Dataset entries =
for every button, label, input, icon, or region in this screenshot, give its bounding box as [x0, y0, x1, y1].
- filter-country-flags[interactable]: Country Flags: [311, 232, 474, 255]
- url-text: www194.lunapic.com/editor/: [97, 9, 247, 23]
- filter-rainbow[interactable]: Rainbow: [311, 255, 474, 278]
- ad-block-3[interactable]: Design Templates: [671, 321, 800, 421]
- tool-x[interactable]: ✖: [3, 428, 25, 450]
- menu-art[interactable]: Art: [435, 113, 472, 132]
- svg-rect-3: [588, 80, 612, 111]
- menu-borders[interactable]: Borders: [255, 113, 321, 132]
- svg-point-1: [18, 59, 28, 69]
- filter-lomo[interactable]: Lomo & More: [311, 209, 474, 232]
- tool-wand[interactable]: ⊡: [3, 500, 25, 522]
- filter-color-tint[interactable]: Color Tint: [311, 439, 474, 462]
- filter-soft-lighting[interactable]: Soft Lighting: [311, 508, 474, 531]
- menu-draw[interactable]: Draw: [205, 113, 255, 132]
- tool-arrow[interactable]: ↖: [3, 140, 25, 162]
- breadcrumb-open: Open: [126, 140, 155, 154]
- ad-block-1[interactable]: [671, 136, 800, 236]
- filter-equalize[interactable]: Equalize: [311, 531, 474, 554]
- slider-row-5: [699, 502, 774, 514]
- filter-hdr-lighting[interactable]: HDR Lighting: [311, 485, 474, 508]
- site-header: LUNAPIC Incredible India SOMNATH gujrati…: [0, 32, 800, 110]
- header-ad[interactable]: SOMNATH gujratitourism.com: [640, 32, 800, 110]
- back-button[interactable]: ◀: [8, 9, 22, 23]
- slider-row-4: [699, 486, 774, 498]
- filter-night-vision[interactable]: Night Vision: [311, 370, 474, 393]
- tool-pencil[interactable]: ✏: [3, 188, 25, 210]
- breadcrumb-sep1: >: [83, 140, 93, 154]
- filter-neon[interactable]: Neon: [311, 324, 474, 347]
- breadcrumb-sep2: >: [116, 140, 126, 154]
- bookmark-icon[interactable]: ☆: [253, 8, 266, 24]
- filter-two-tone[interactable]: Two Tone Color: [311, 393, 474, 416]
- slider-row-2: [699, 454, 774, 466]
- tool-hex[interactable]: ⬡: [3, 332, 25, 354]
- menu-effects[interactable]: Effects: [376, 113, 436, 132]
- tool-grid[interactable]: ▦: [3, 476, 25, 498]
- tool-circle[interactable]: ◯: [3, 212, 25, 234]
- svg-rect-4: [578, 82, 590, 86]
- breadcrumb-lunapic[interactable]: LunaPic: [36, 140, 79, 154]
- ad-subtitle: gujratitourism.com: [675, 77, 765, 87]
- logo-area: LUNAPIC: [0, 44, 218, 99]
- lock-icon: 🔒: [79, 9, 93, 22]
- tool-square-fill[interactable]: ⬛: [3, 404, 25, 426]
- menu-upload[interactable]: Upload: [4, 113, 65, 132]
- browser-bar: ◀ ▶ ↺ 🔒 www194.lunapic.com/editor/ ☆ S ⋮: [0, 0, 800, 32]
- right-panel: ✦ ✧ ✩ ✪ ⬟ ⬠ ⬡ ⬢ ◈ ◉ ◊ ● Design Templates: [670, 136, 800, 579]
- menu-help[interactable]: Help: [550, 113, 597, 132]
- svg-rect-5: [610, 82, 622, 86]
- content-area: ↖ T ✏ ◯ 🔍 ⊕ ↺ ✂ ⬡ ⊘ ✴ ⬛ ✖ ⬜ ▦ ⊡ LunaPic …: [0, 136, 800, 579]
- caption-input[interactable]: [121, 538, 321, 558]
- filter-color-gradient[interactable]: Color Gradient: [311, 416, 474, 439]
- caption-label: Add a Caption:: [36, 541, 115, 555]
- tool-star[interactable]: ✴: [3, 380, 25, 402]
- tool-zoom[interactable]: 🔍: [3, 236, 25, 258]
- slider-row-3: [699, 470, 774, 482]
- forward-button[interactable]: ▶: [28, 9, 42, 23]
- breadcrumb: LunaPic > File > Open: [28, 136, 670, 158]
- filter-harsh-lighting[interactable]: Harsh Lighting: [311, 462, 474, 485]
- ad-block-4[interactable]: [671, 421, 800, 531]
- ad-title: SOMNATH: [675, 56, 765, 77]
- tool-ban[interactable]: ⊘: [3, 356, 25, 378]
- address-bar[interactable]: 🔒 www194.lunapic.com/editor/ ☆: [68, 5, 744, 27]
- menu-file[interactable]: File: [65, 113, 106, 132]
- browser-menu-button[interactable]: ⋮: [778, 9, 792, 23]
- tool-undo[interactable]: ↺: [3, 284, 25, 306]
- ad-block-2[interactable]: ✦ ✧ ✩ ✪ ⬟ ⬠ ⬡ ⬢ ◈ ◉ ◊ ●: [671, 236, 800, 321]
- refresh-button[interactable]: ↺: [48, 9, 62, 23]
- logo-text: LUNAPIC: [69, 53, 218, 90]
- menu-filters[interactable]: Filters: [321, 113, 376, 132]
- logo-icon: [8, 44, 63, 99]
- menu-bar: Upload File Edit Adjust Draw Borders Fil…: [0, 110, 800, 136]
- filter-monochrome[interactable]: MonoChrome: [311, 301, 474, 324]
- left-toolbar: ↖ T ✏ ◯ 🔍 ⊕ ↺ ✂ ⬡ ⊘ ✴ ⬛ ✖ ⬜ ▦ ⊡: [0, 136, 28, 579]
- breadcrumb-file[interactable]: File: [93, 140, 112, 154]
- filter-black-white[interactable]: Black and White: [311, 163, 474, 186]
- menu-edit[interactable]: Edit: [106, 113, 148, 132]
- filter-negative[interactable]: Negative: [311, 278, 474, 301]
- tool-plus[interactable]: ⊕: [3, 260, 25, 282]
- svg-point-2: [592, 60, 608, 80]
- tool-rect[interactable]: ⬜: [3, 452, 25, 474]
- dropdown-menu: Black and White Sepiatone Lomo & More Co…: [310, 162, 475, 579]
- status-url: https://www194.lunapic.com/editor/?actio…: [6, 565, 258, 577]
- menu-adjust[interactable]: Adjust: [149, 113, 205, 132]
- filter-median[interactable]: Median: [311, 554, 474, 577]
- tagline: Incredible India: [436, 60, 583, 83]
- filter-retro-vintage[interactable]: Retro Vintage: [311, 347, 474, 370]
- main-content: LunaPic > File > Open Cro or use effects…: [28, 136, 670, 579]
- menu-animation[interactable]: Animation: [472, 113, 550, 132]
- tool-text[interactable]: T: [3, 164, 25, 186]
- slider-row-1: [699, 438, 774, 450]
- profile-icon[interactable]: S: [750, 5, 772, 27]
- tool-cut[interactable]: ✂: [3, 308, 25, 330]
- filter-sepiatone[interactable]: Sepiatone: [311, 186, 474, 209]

WORK ITEM = From the entries above, extract every line where the word "caption" appears.

EXERCISE RESULT =
- caption-input[interactable]: [121, 538, 321, 558]
- caption-label: Add a Caption:: [36, 541, 115, 555]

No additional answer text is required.